On this day, the Church honors the Blessed, most of them priests, victims in the French capital of the revolutionary government, which wanted to impose the Civil Constitution of the Clergy. It was a law of 1790, in the midst of the French Revolution, which sought to submit the Catholic Church in France to the authority of the State, and to transform the clergy into civil servants. Their aim was to replace the authority of the Pope with that of the State.
The law required the clergy to swear allegiance to the nation and the law, and there were "sworn" priests. But many clergy were persecuted and/or executed for not swearing. Pope Pius VI had condemned the law, which generated a serious diplomatic conflict between the Holy See and France.
Today we commemorate 191 martyrs French who opposed this law. 96 were imprisoned and executed in the Carmelite convent in Paris on September 2, 1792. There were martyrs from the secular clergy, the Franciscan family and other religious institutions.
Beatified in 1905 and 1926
Blessed Peter James Mary Vitalis and 20 companions martyrs - one a deacon and the others secular priests - were executed on the same day. The event took place in the abbey of Saint Germain des Prés in Paris. Pope Pius XI beatified on October 17, 1926, together with other martyrs of the French Revolution.

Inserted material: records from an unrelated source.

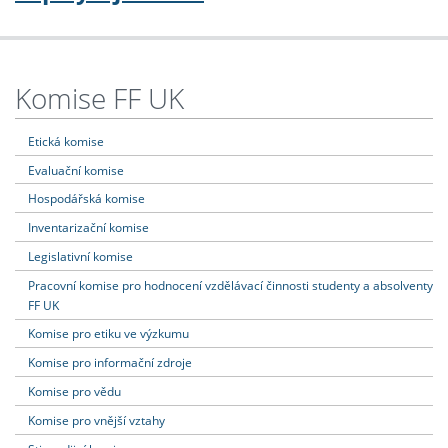
Komise FF UK
Etická komise
Evaluační komise
Hospodářská komise
Inventarizační komise
Legislativní komise
Pracovní komise pro hodnocení vzdělávací činnosti studenty a absolventy
FF UK
Komise pro etiku ve výzkumu
Komise pro informační zdroje
Komise pro vědu
Komise pro vnější vztahy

The Martyrs of Compiègne are commemorated on July 17. They are 16 Discalced Carmelite nuns executed in Paris on that date in 1794, during the same Revolution. St. Pius X beatified them in 1905, and Pope Francis canonized them in 2024.
Liturgy also welcomes todayAmong others, St. Zeno, martyr of Nicomedia (present-day Turkey), St. Antolin of Amiens, patron of Palencia, and Blessed Brocardo, of Carmel. Also the Swedish woman Blessed Ingrid Elofsdotter, who at the end of her life professed as a Dominican nun in Skänninge (Sweden).